İlk bakıldığında birbirinin zıttı iki kelime gibi duruyor bu ikili. Peki, öyle midir gerçekten? Bu kelimeler gerçekten birbirinin zıttı mıdır yoksa iki yakın dost misali yedikleri içtikleri ayrı gitmeyen bir çift midirler? Biraz gezineceğim caddelerinde.
Ayrı ayrı değinmem gerekirse ilk önce cesarete uğruyorum. Cesaret dediğimiz şey, hiç düşünmeden her şeye atlamak,her tehlikeye gözü kapalı dalmak filan değildir. Özellikle korkmamak hiç değildir. Cesaret, şartlara göre risk alabilme yeteneğidir kanımca. Ölçüp tartmayı bilen kişidir cesur olan kişi. Her tehlikeye balıklama atlamayan kişidir. Cesur insan,korkuları olan insandır aksi durum direkt cehalete götürür bizi. Bu açıdan baktığımızda (ki bence doğru açı) cesaret açısından görüldüğü kadarıyla bu iki kelimeden asla zıttı değildir biri diğerinin. Aksine sıkı fıkı iki arkadaş, iki yakın dosttur bunlar. Cesurun korkularının olması aralarındaki bağı güçlendirmiştir.
Korkaklık açısından baktığımızda durum biraz farklılaşıyor. Korkunun penceresinden uzattığımda başımı, hiç de yakın bir dostluk görünmüyor. Çünkü korku, hiçbir zaman uğramıyor cesaretin semtine. Uğramayı geçtim, adını bile duyunca irkiliyor. Cesaret, tüm benliğine hazmettirebiliyorken korkuyu ve bundan asla gocunmuyorken, korku asla ısınamıyor cesaret denilen olguya. Bazen elinde olmuyor bu durum bazense kendi tercih ediyor. Cesaretin pek umrunda olmuyor tabii ki korkunun bu hali. O (cesaret) her zaman varlığına şükrediyor korkunun çünkü biliyor ki insanın öyle ya da böyle korkuları olabilir hayatta. Oysa korku hayat boyu sessiz ve güçsüz bir halde köşesinde sinmiş halde oturuyor. Özeniyor esasen cesarete ama hep uzağında duruyor.

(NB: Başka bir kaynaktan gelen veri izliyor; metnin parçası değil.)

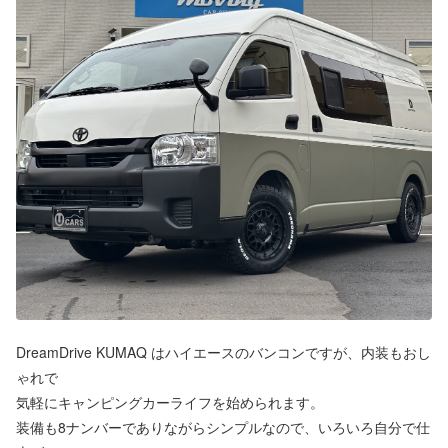
DreamDrive KUMAQ はハイエースのバンコンですが、内装もおし
ゃれで
気軽にキャンピングカーライフを始められます。
装備も8ナンバーでありながらシンプルなので、いろいろ自分で仕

Bu yüzden karıştırılmamalıdır cesaretli olanın riskiyle korkak olanın cehaleti. Bazen öyle korkular var olur ki bizi durduran sonunda ‘oh’ çekeriz; bazense öyle cahillikler olur ki ‘cesaret’ adı altında her şeye atladığımız, sonunda ‘keşke’ çekeriz.